══ DATA SUPPLIED ══

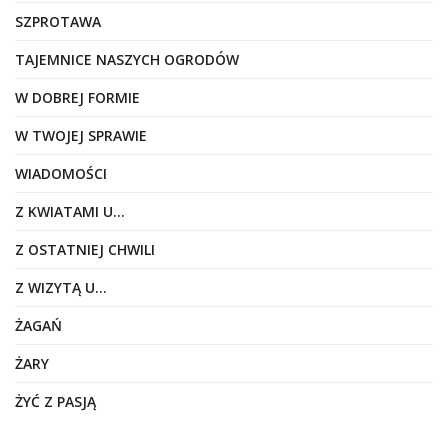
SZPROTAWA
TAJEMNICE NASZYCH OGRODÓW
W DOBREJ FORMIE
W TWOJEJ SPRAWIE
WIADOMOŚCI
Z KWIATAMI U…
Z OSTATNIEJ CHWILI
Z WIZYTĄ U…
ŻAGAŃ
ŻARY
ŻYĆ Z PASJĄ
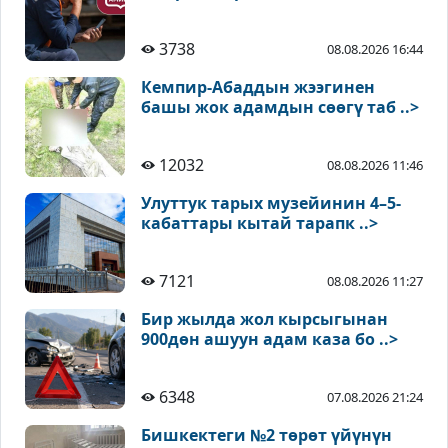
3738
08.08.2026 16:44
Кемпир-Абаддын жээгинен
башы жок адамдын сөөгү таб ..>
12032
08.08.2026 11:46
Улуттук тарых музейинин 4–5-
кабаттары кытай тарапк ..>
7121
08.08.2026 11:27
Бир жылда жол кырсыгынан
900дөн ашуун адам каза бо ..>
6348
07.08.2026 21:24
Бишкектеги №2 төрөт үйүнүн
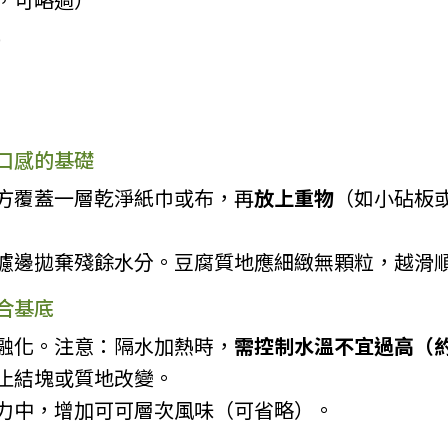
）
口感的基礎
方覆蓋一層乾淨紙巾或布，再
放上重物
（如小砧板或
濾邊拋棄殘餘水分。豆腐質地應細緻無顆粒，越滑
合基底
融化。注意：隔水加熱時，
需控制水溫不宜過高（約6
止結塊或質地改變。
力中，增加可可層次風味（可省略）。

═══
══ DATA SUPPLIED ══

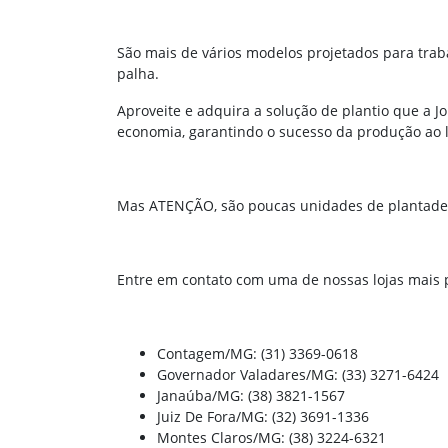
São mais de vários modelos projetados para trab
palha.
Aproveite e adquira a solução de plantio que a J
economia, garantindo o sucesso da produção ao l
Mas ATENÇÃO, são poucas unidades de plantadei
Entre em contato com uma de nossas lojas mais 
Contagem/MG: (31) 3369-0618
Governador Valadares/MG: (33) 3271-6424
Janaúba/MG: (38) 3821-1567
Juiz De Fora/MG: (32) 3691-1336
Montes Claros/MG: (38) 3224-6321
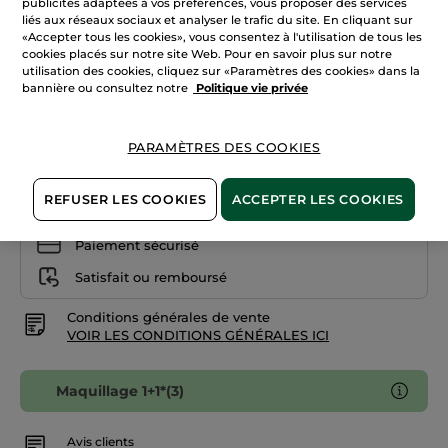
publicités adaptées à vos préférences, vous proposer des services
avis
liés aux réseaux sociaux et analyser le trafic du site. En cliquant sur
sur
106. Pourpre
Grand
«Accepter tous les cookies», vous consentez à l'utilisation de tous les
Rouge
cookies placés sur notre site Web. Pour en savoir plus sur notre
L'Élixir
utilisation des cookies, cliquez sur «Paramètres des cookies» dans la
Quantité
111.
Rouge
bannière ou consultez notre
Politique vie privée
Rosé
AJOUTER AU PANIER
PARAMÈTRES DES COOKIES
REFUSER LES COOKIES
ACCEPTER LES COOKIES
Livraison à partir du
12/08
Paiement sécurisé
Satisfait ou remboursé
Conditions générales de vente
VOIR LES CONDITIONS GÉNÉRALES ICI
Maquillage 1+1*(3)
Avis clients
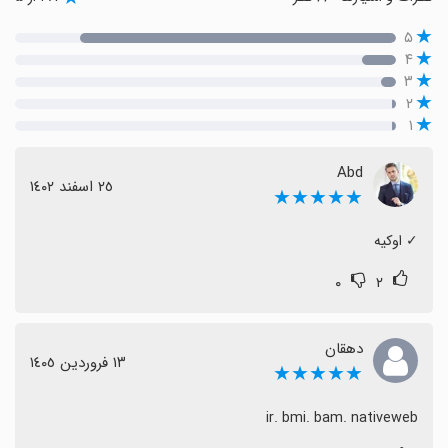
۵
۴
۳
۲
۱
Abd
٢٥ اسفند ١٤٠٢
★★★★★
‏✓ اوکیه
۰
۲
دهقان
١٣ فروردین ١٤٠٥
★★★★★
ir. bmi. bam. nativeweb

═══
══ DATA SUPPLIED ══

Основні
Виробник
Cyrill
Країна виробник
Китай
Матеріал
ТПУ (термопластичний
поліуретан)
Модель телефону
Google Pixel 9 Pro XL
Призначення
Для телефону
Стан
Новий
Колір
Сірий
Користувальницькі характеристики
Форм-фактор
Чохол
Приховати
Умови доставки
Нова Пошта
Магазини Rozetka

═══

ASSIGNMENT » Copy out every line of the records that the string "notre" appears in.

SOLUTION FOR THIS TASK »
cookies placés sur notre site Web. Pour en savoir plus sur notre
bannière ou consultez notre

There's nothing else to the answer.